> _PROMPT_:
Copy every line of the records that includes the word "Free".

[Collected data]

##########

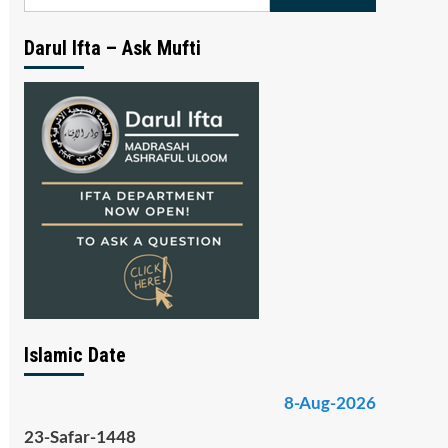
for:
Darul Ifta – Ask Mufti
Islamic Date
8-Aug-2026
23-Safar-1448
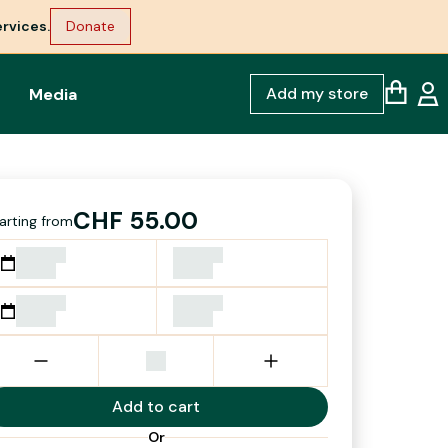
rvices.
Donate
Add my store
Media
CHF 55.00
arting from
Add to cart
Or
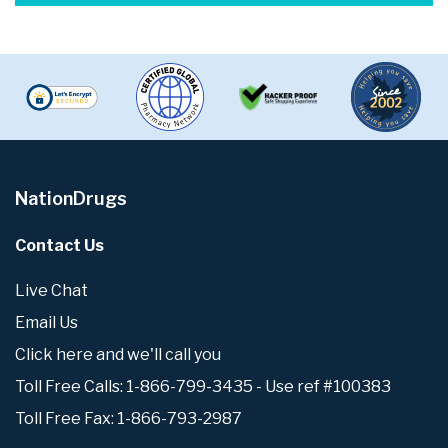
NationDrugs
Contact Us
Live Chat
Email Us
Click here and we'll call you
Toll Free Calls: 1-866-799-3435 - Use ref #100383
Toll Free Fax: 1-866-793-2987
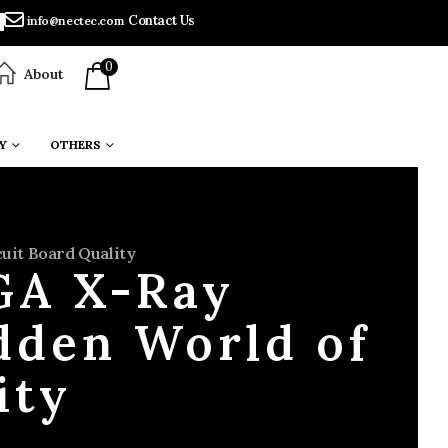
Contact Us
info@nectec.com
0
About
Y
OTHERS
uit Board Quality
GA X-Ray
idden World of
ity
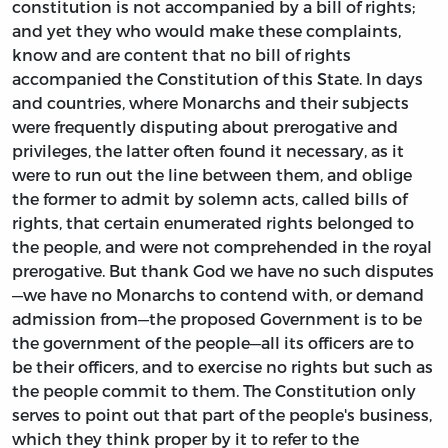
constitution is not accompanied by a bill of rights;
and yet they who would make these complaints,
know and are content that no bill of rights
accompanied the Constitution of this State. In days
and countries, where Monarchs and their subjects
were frequently disputing about prerogative and
privileges, the latter often found it necessary, as it
were to run out the line between them, and oblige
the former to admit by solemn acts, called bills of
rights, that certain enumerated rights belonged to
the people, and were not comprehended in the royal
prerogative. But thank God we have no such disputes
—we have no Monarchs to contend with, or demand
admission from—the proposed Government is to be
the government of the people—all its officers are to
be their officers, and to exercise no rights but such as
the people commit to them. The Constitution only
serves to point out that part of the people's business,
which they think proper by it to refer to the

##########

> _ANSWER FOR THIS EXERCISE_:
Toll Free Calls: 1-866-799-3435 - Use ref #100383
Toll Free Fax: 1-866-793-2987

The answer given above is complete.